Yesterday, I posted a piece that talked about New Zealand agritech’s role in assisting New Zealand farmers create their own emissions pricing and testing regime. This comes off the back of the government’s announcement last week that New Zealand will be the first nation in the world to fully fold agriculture into an emissions pricing scheme, with a comprehensive price on greenhouse gases introduced by 2025.
This is a major move and one that provides New Zealand’s agritech sector with the opportunity to take a global leadership role. As I said in yesterday’s post, consumers around the world are becoming more sensitive towards climate change and the size of agriculture’s carbon footprint. The New Zealand farming organisations & representatives who worked with government to facilitate last’ week’s announcement are fully aware of this. And so are New Zealand farmers on the ground.
This is not however just a New Zealand issue. It’s one that affects the whole world. By becoming the first nation in the world to fully fold agriculture into an emissions pricing scheme, this provides the country with a massive opportunity. Some of the first placeholders are already in place.
Working with Farm2050, Agritech New Zealand looks forward to facilitating a three-year nutrients initiative that will see disruptive nutrient technologies tested and benchmarked in New Zealand. By running field trials in different locations from Northland to the Waikato, Hawkes Bay to Taranaki and the Canterbury plains to Southland, we will be able to analyse the application and measurement of different nutrient-focused solutions that will not only provide insights into their impact on plant yield, but also their mitigation effect against negative environmental impact.

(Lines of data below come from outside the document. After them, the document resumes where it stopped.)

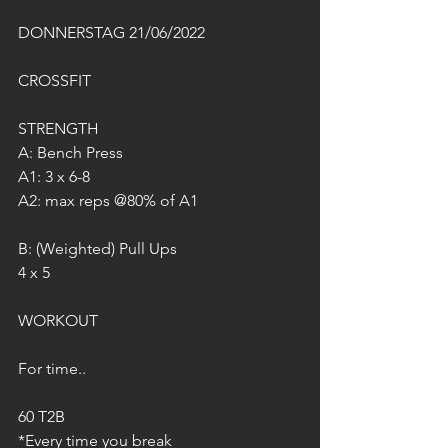
DONNERSTAG 21/06/2022
CROSSFIT
STRENGTH
A: Bench Press
A1: 3 x 6-8
A2: max reps @80% of A1
B: (Weighted) Pull Ups
4 x 5
WORKOUT
For time..
60 T2B
*Every time you break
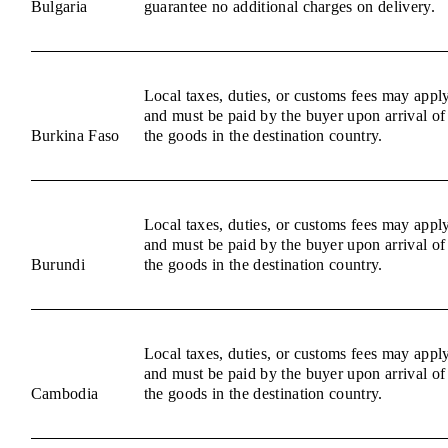
Bulgaria
guarantee no additional charges on delivery.
Local taxes, duties, or customs fees may appl
and must be paid by the buyer upon arrival of
Burkina Faso
the goods in the destination country.
Local taxes, duties, or customs fees may appl
and must be paid by the buyer upon arrival of
Burundi
the goods in the destination country.
Local taxes, duties, or customs fees may appl
and must be paid by the buyer upon arrival of
Cambodia
the goods in the destination country.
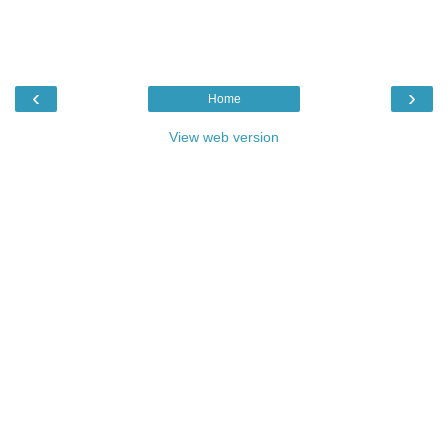
‹
›
Home
View web version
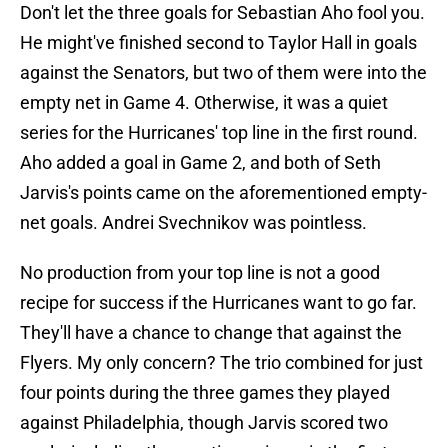
Don't let the three goals for Sebastian Aho fool you.
He might've finished second to Taylor Hall in goals
against the Senators, but two of them were into the
empty net in Game 4. Otherwise, it was a quiet
series for the Hurricanes' top line in the first round.
Aho added a goal in Game 2, and both of Seth
Jarvis's points came on the aforementioned empty-
net goals. Andrei Svechnikov was pointless.
No production from your top line is not a good
recipe for success if the Hurricanes want to go far.
They'll have a chance to change that against the
Flyers. My only concern? The trio combined for just
four points during the three games they played
against Philadelphia, though Jarvis scored two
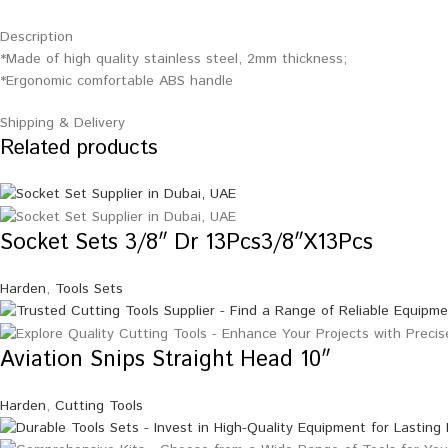
Description
*Made of high quality stainless steel, 2mm thickness;
*Ergonomic comfortable ABS handle
Shipping & Delivery
Related products
Socket Sets 3/8″ Dr 13Pcs3/8″X13Pcs
Harden
,
Tools Sets
Aviation Snips Straight Head 10″
Harden
,
Cutting Tools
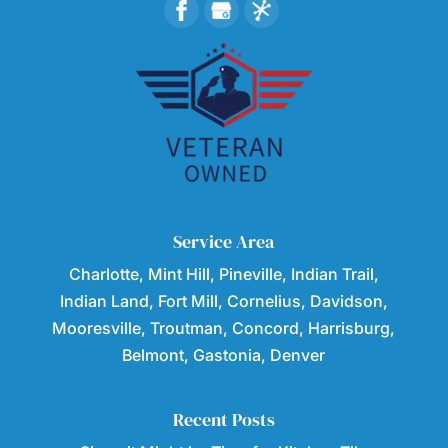
Service Area
Charlotte, Mint Hill, Pineville, Indian Trail,
Indian Land, Fort Mill, Cornelius, Davidson,
Mooresville, Troutman, Concord, Harrisburg,
Belmont, Gastonia, Denver
Recent Posts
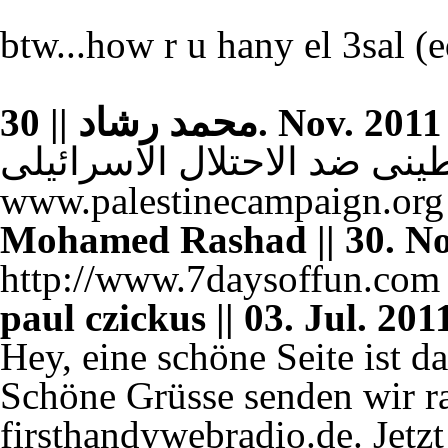
btw...how r u hany el 3sal (e
محمد رشاد || 30. Nov
للتضامن مع الشعب الفلسطين
www.palestinecampaign.org
Mohamed Rashad || 30. Nov
http://www.7daysoffun.com
paul czickus || 03. Jul. 201
Hey, eine schöne Seite ist da
Schöne Grüsse senden wir r
firsthandywebradio.de. Jetzt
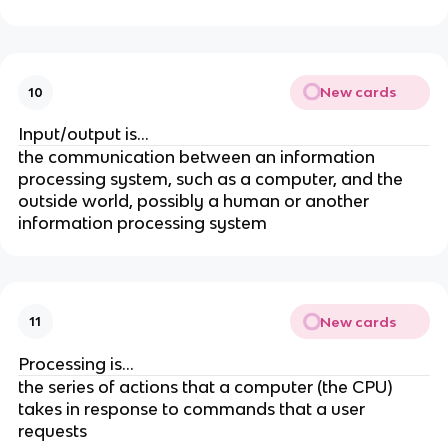
New cards
10
Input/output is...
the communication between an information
processing system, such as a computer, and the
outside world, possibly a human or another
information processing system
New cards
11
Processing is...
the series of actions that a computer (the CPU)
takes in response to commands that a user
requests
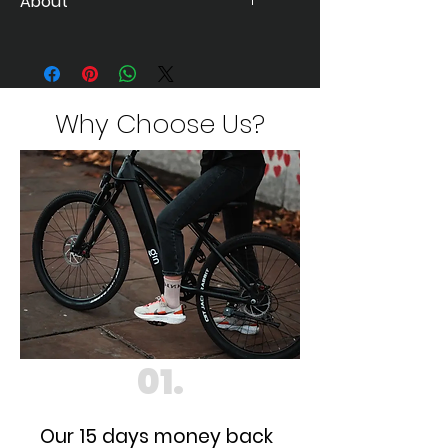
About
The much talked about e-bike is
finally here...
Visit
https://www.ginebikes.com/gin-x
for details
Why Choose Us?
01.
Our 15 days money back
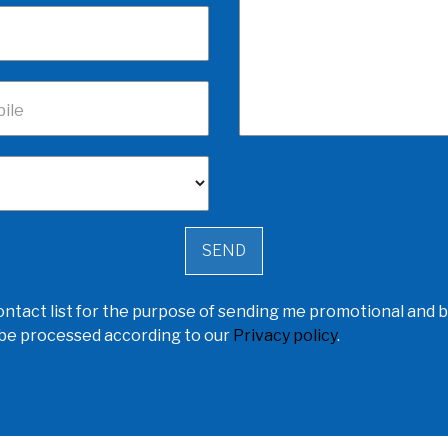
ile
ntact list for the purpose of sending me promotional and b
l be processed according to our
Privacy policy
.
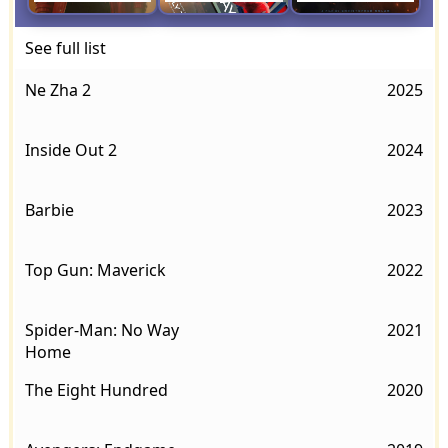
See full list
Ne Zha 2
2025
Inside Out 2
2024
Barbie
2023
Top Gun: Maverick
2022
Spider-Man: No Way
2021
Home
The Eight Hundred
2020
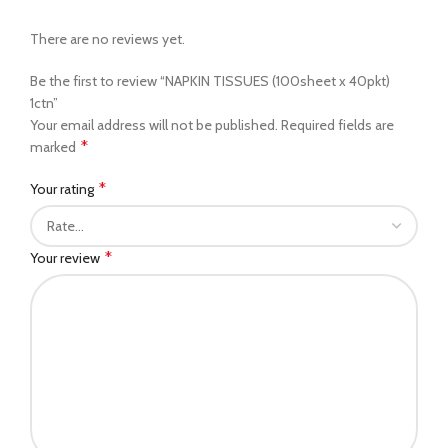
There are no reviews yet.
Be the first to review “NAPKIN TISSUES (100sheet x 40pkt)
1ctn”
Your email address will not be published.
Required fields are
*
marked
*
Your rating
*
Your review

By bringing international solutions to New Zealand, our own domestic agritech sector will be able to learn, compare and then compete.
As part of this process, the all of government agritech taskforce is working with Agritech New Zealand to recommend actions and initiatives that support these deliverables. Thinking big is driving a lot of this discussion and this means viewing major issues such as climate change and the carbon footprint from a global perspective. If we can address these challenges in New Zealand, then we have every opportunity to export that knowledge and technology to the rest of the world.
For New Zealand farmers and growers, this is great news. I’ve watched them get bagged from some sections of the media over the past year and for the vast majority of these hardworking folk, the criticism is largely unjustified. Over the past few months, I’ve also seen some of the personal toll that this has taken on farmers I know. My simple message is that you are not on your own and that there are a very large number of people in New Zealand’s agritech sector working on the technologies and innovations that can help address some of the key environmental challenges that we all face.
Perhaps a bit more personal than most of my posts, but it’s important to put things into perspective. New Zealand’s farmers and growers continue to be the backbone of much of our economy. I detect a real desire from both industry and government to tackle some of the key environmental challenges we face, together. Whilst much of the recent focus has been on regulation and the cost of implementing this, I believe it’s time to start looking at the amazing innovation and technology coming out of New Zealand’s agritech sector that will help industry reach this major milestone by 2025.
With the correct mindset in place, this will happen.
It is this fantastic opportunity should be driving the current discussion.